[Extracted page text data]
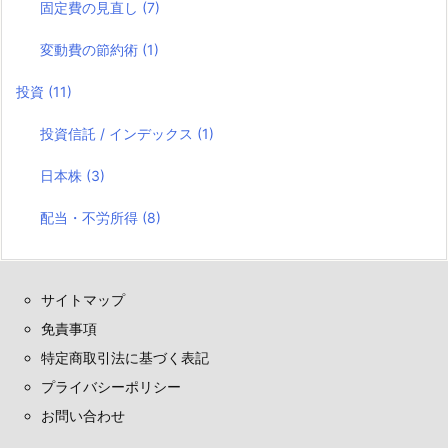
固定費の見直し
(7)
変動費の節約術
(1)
投資
(11)
投資信託 / インデックス
(1)
日本株
(3)
配当・不労所得
(8)
サイトマップ
免責事項
特定商取引法に基づく表記
プライバシーポリシー
お問い合わせ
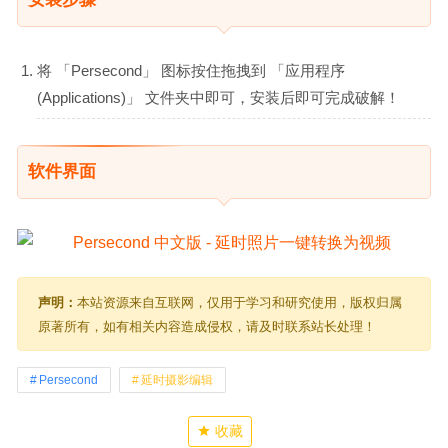
将 「Persecond」 图标按住拖拽到 「应用程序
(Applications)」 文件夹中即可，安装后即可完成破解！
软件界面
声明：
本站资源来自互联网，仅用于学习和研究使用，版权归属
原著所有，如有相关内容造成侵权，请及时联系站长处理！
Persecond
延时摄影编辑
收藏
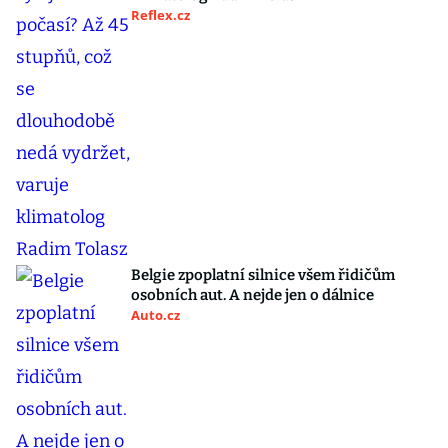
Reflex.cz
Belgie zpoplatní silnice všem řidičům
osobních aut. A nejde jen o dálnice
Auto.cz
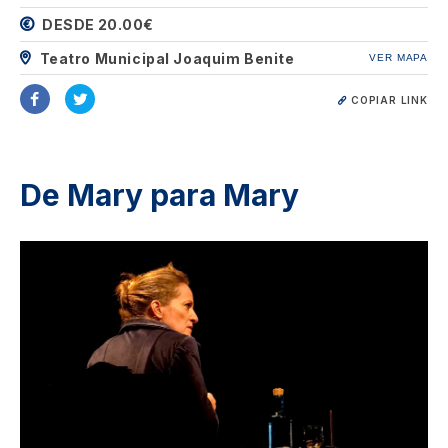
DESDE 20.00€
Teatro Municipal Joaquim Benite
VER MAPA
COPIAR LINK
De Mary para Mary
Image
Image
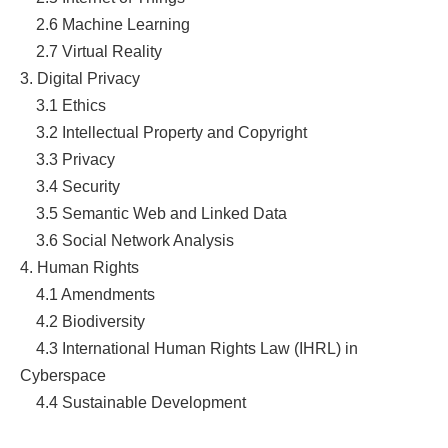
2.6
Machine Learning
2.7 Virtual Reality
3. Digital Privacy
3.1 Ethics
3.2
Intellectual Property and Copyright
3.3
Privacy
3.4 Security
3.5
Semantic Web and Linked Data
3.6
Social Network Analysis
4. Human Rights
4.1 Amendments
4.2
Biodiversity
4.3
International Human Rights Law (IHRL) in
Cyberspace
4.4 Sustainable Development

◆ **What you are asked to do**: Copy all records exactly, no images.

◆ **Result below**:
固定費の見直し
(7)
変動費の節約術
(1)
投資
(11)
投資信託 / インデックス
(1)
日本株
(3)
配当・不労所得
(8)
サイトマップ
免責事項
特定商取引法に基づく表記
プライバシーポリシー
お問い合わせ
将 「Persecond」 图标按住拖拽到 「应用程序
(Applications)」 文件夹中即可，安装后即可完成破解！
软件界面
声明：
本站资源来自互联网，仅用于学习和研究使用，版权归属
原著所有，如有相关内容造成侵权，请及时联系站长处理！
Persecond
延时摄影编辑
收藏
Reflex.cz
Belgie zpoplatní silnice všem řidičům
osobních aut. A nejde jen o dálnice
Auto.cz
DESDE 20.00€
Teatro Municipal Joaquim Benite
VER MAPA
COPIAR LINK
De Mary para Mary
Image
Image
2.6
Machine Learning
2.7 Virtual Reality
3. Digital Privacy
3.1 Ethics
3.2
Intellectual Property and Copyright
3.3
Privacy
3.4 Security
3.5
Semantic Web and Linked Data
3.6
Social Network Analysis
4. Human Rights
4.1 Amendments
4.2
Biodiversity
4.3
International Human Rights Law (IHRL) in
Cyberspace
4.4 Sustainable Development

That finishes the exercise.